健康季節お薬

虫刺されのかゆみ、正しいケアできていますか?

夏に増える虫刺されのトラブル

気温が上がるとともに、蚊・ブヨ・アブ・ハチなど、さまざまな虫が活動を始めます。なかでも最も身近なのが蚊による虫刺され。かゆくて掻いてしまい、悪化させてしまったという経験はありませんか?
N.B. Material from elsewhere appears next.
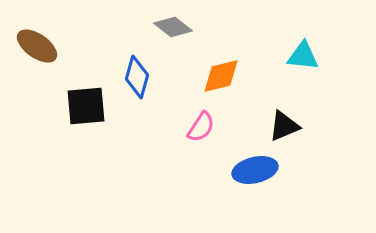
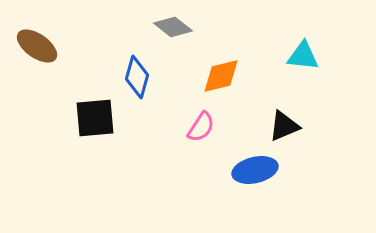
black square: moved 9 px right, 12 px down
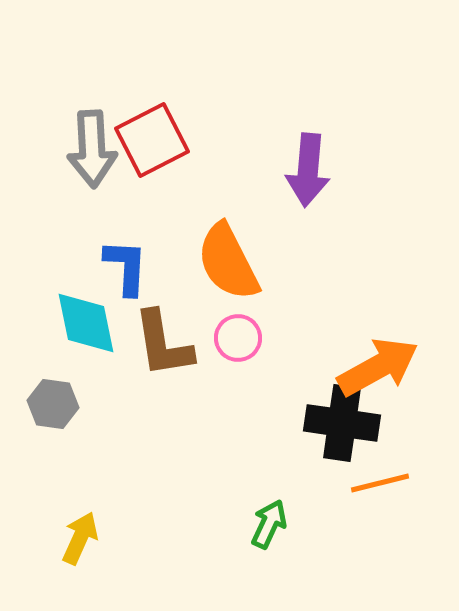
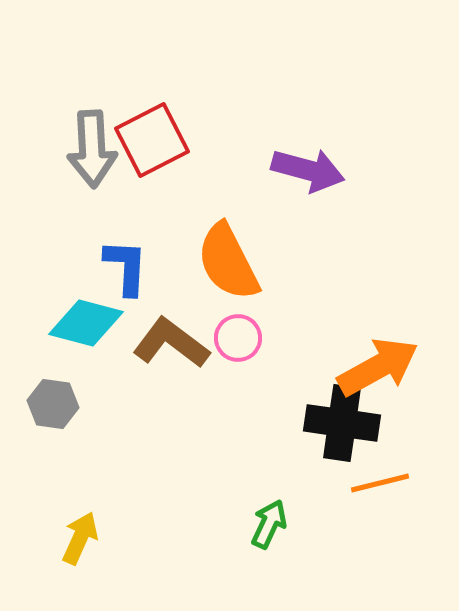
purple arrow: rotated 80 degrees counterclockwise
cyan diamond: rotated 64 degrees counterclockwise
brown L-shape: moved 8 px right, 1 px up; rotated 136 degrees clockwise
「たかが虫刺され」と思いがちですが、掻きすぎによるとびひ(皮膚感染症)や、アレルギー反応によるひどいはれに発展することもあります。正しいケアを知っておくことが大切です。


まずやること:冷やして洗う

虫に刺されたらすぐに行うのは、この2ステップです。

① 流水でよく洗い流す 虫の唾液や毒成分を洗い流します。石けんを使って丁寧に。

② 冷やす 保冷剤や濡れタオルで患部を冷やすと、かゆみや腫れが和らぎます。5〜10分を目安に。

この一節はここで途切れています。